━━━━━ EXTRACTED ENTRIES

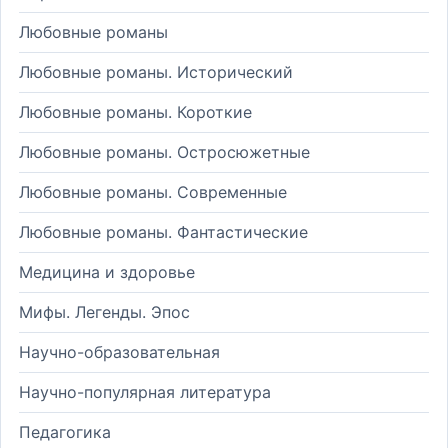
Любовные романы
Любовные романы. Исторический
Любовные романы. Короткие
Любовные романы. Остросюжетные
Любовные романы. Современные
Любовные романы. Фантастические
Медицина и здоровье
Мифы. Легенды. Эпос
Научно-образовательная
Научно-популярная литература
Педагогика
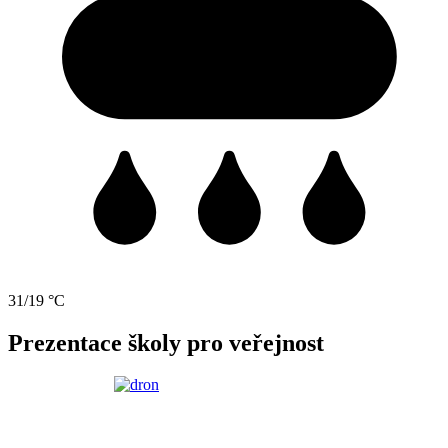
31/19 °C
Prezentace školy pro veřejnost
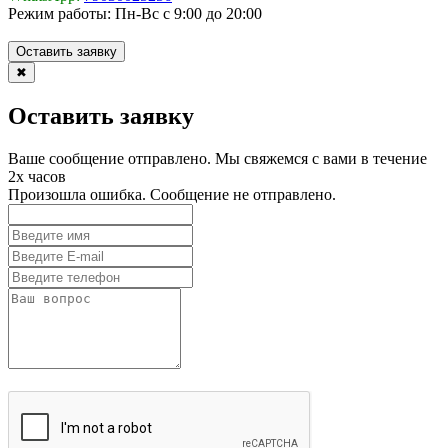
Режим работы:
Пн-Вс с 9:00 до 20:00
Оставить заявку
✖
Оставить заявку
Ваше сообщение отправлено. Мы свяжемся с вами в течение
2х часов
Произошла ошибка. Сообщение не отправлено.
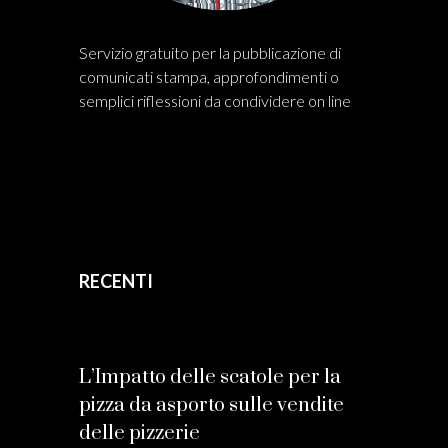
Servizio gratuito per la pubblicazione di
comunicati stampa, approfondimenti o
semplici riflessioni da condividere on line
RECENTI
L’Impatto delle scatole per la
pizza da asporto sulle vendite
delle pizzerie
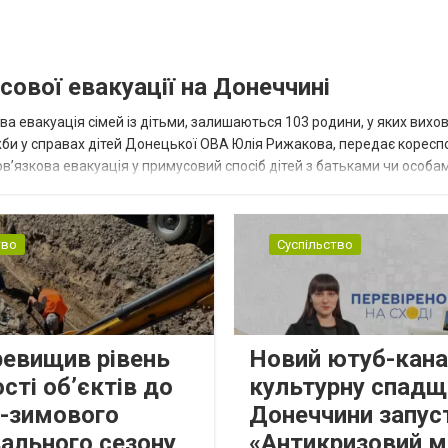
сової евакуації на Донеччині
ва евакуація сімей із дітьми, залишаються 103 родини, у яких вихо
жби у справах дітей Донецької ОВА Юлія Рижакова, передає корес
в’язкова евакуація у примусовий спосіб дітей з батьками чи особам
н...
тво
Суспільство
ревищив рівень
Новий ютуб-кана
сті об’єктів до
культурну спадщ
о-зимового
Донеччини запус
ального сезону
«Антикризовий м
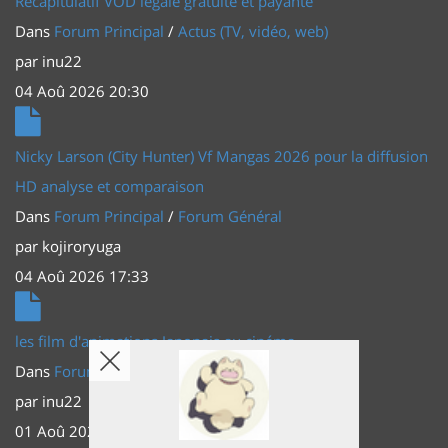
Récapitulatif VOD légale gratuite et payante
Dans
Forum Principal
/
Actus (TV, vidéo, web)
par
inu22
04 Aoû 2026 20:30
Nicky Larson (City Hunter) Vf Mangas 2026 pour la diffusion
HD analyse et comparaison
Dans
Forum Principal
/
Forum Général
par
kojiroryuga
04 Aoû 2026 17:33
les film d'animations Japonais au cinéma
Dans
Forum Principal
/
Actus (TV, vidéo, web)
par
inu22
01 Aoû 2026 20:56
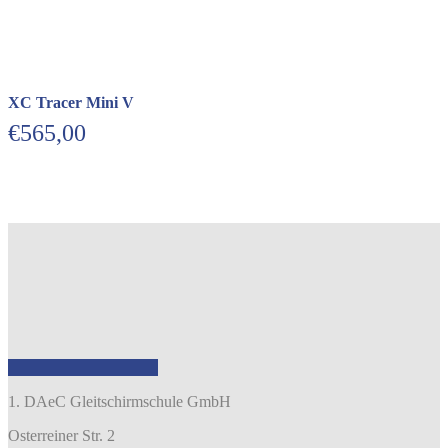
XC Tracer Mini V
€
565,00
1. DAeC Gleitschirmschule GmbH
Osterreiner Str. 2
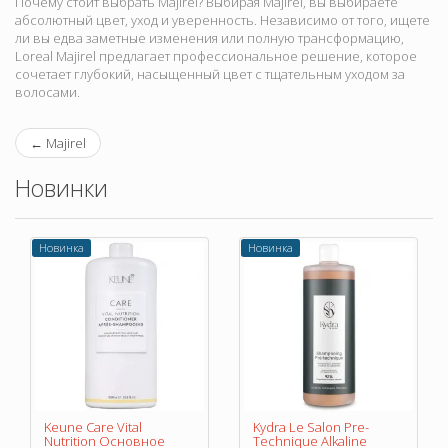
Почему стоит выбрать Majirel? Выбирая Majirel, вы выбираете
абсолютный цвет, уход и уверенность. Независимо от того, ищете
ли вы едва заметные изменения или полную трансформацию,
Loreal Majirel предлагает профессиональное решение, которое
сочетает глубокий, насыщенный цвет с тщательным уходом за
волосами.
←
Majirel
Новинки
Новинка
Новинка
Keune Care Vital
Kydra Le Salon Pre-
Nutrition Основное
Technique Alkaline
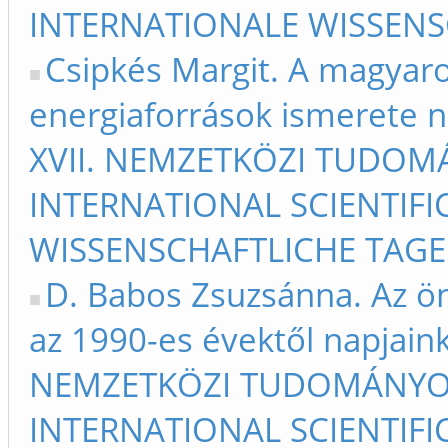
INTERNATIONALE WISSENSC
Csipkés Margit. A magyaro
energiaforrások ismerete n
XVII. NEMZETKÖZI TUDOM
INTERNATIONAL SCIENTIFIC
WISSENSCHAFTLICHE TAGE 
D. Babos Zsuzsánna. Az ön
az 1990-es évektől napjaink
NEMZETKÖZI TUDOMÁNYOS
INTERNATIONAL SCIENTIFIC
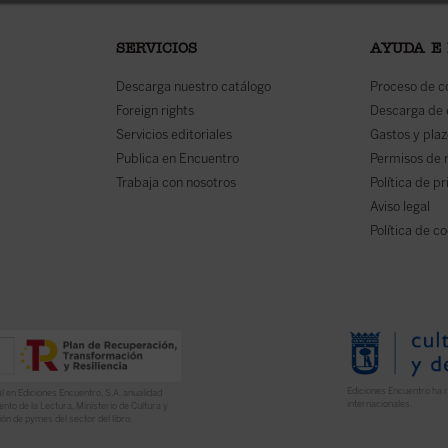
SERVICIOS
AYUDA E
Descarga nuestro catálogo
Proceso de 
Foreign rights
Descarga de
Servicios editoriales
Gastos y plaz
Publica en Encuentro
Permisos de 
Trabaja con nosotros
Política de p
Aviso legal
Política de c
Ediciones Encuentro ha r
l en Ediciones Encuentro, S.A. anualidad
internacionales.
nto de la Lectura, Ministerio de Cultura y
ón de pymes del sector del libro.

━━━━━━━━━━

● **EXERCISE OBJECTIVE**: Each record above has to be written out again in full, but its pictures must not be.

● **WRITTEN RESPONSE**:
Любовные романы
Любовные романы. Исторический
Любовные романы. Короткие
Любовные романы. Остросюжетные
Любовные романы. Современные
Любовные романы. Фантастические
Медицина и здоровье
Мифы. Легенды. Эпос
Научно-образовательная
Научно-популярная литература
Педагогика
31/19 °C
Prezentace školy pro veřejnost
Режим работы:
Пн-Вс с 9:00 до 20:00
Оставить заявку
✖
Оставить заявку
Ваше сообщение отправлено. Мы свяжемся с вами в течение
2х часов
Произошла ошибка. Сообщение не отправлено.
Servizio gratuito per la pubblicazione di
comunicati stampa, approfondimenti o
semplici riflessioni da condividere on line
RECENTI
L’Impatto delle scatole per la
pizza da asporto sulle vendite
delle pizzerie
сової евакуації на Донеччині
ва евакуація сімей із дітьми, залишаються 103 родини, у яких вихо
жби у справах дітей Донецької ОВА Юлія Рижакова, передає корес
в’язкова евакуація у примусовий спосіб дітей з батьками чи особам
н...
тво
Суспільство
ревищив рівень
Новий ютуб-кана
сті об’єктів до
культурну спадщ
о-зимового
Донеччини запус
ального сезону
«Антикризовий м
Récapitulatif VOD légale gratuite et payante
Dans
Forum Principal
/
Actus (TV, vidéo, web)
par
inu22
04 Aoû 2026 20:30
Nicky Larson (City Hunter) Vf Mangas 2026 pour la diffusion
HD analyse et comparaison
Dans
Forum Principal
/
Forum Général
par
kojiroryuga
04 Aoû 2026 17:33
les film d'animations Japonais au cinéma
Dans
Forum Principal
/
Actus (TV, vidéo, web)
par
inu22
01 Aoû 2026 20:56
XC Tracer Mini V
€
565,00
1. DAeC Gleitschirmschule GmbH
Osterreiner Str. 2
Почему стоит выбрать Majirel? Выбирая Majirel, вы выбираете
абсолютный цвет, уход и уверенность. Независимо от того, ищете
ли вы едва заметные изменения или полную трансформацию,
Loreal Majirel предлагает профессиональное решение, которое
сочетает глубокий, насыщенный цвет с тщательным уходом за
волосами.
←
Majirel
Новинки
Новинка
Новинка
Keune Care Vital
Kydra Le Salon Pre-
Nutrition Основное
Technique Alkaline
INTERNATIONALE WISSENSC
Csipkés Margit. A magyaro
energiaforrások ismerete n
XVII. NEMZETKÖZI TUDOM
INTERNATIONAL SCIENTIFIC
WISSENSCHAFTLICHE TAGE 
D. Babos Zsuzsánna. Az ön
az 1990-es évektől napjaink
NEMZETKÖZI TUDOMÁNYOS
INTERNATIONAL SCIENTIFIC
SERVICIOS
AYUDA E
Descarga nuestro catálogo
Proceso de 
Foreign rights
Descarga de
Servicios editoriales
Gastos y plaz
Publica en Encuentro
Permisos de 
Trabaja con nosotros
Política de p
Aviso legal
Política de c
Ediciones Encuentro ha r
l en Ediciones Encuentro, S.A. anualidad
internacionales.
nto de la Lectura, Ministerio de Cultura y
ón de pymes del sector del libro.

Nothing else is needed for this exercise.